The Library and Information Technology communities are both questioning the very necessity of the legislation. The American Library Association sent a representative to testify at the hearing in October about the communities fear that the bill was incredibly over broad and simply not merited by the current state of online publishing. The ALA's position remains basically unchanged, as indicated by the ALA Action Alert. The Information Technology Industry, as represented by organizations such as the ITAA and the Digital Future Coalition have similar problems with the antipiracy bill.

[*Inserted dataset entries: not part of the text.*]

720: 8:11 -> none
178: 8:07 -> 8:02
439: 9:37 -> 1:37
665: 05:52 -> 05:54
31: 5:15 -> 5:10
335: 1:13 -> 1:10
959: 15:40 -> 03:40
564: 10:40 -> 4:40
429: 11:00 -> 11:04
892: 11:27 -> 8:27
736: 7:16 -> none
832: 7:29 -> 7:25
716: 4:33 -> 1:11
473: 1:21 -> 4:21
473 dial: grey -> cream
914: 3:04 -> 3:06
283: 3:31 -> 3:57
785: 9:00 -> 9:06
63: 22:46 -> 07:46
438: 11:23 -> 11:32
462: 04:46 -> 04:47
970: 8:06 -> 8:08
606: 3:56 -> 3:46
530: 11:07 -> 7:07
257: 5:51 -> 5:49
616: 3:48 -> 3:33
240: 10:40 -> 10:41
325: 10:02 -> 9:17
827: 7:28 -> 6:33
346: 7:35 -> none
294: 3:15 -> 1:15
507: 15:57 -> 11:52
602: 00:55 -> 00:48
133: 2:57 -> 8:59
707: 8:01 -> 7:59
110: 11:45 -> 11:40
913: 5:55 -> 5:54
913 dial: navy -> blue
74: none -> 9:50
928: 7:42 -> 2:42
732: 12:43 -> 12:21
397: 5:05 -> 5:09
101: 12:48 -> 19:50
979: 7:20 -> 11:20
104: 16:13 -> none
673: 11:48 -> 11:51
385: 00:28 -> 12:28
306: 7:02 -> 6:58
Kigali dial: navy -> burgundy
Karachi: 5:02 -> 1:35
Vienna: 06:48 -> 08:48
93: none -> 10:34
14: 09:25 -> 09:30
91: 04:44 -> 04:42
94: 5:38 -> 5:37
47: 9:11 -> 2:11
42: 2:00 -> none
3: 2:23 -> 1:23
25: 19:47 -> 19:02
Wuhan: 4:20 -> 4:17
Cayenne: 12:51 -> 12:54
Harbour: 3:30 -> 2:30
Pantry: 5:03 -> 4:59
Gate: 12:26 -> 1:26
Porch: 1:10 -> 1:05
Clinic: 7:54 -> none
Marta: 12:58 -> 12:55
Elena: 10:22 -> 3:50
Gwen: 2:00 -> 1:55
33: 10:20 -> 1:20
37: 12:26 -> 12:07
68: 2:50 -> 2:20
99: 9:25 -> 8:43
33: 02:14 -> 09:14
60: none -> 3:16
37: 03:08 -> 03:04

However, the Software Publishers Association has a whole Website dedicated to antipiracy issues and for the reporting of suspected piracy.
According to the subcommittee on Courts and Intellectual Property, the committee report on the bill is going to be filed on May 12. The bill was scheduled be debated on the floor of the U.S. House of Representative under suspension of the rules, which is a tactic utilized to limit debate, usually to 40 minutes, on May 12. However, the bill was pulled from the floor at the last minute due to a minor dispute concerning language under the jurisdiction of the House Committee on Commerce. The bill was then passed on May 19 by a voice vote. The Senate, which does not currently have a companion bill to H.R. 2652, will now have the opportunity to address this thorny question. Maybe online database publishers will be living in a perfect world.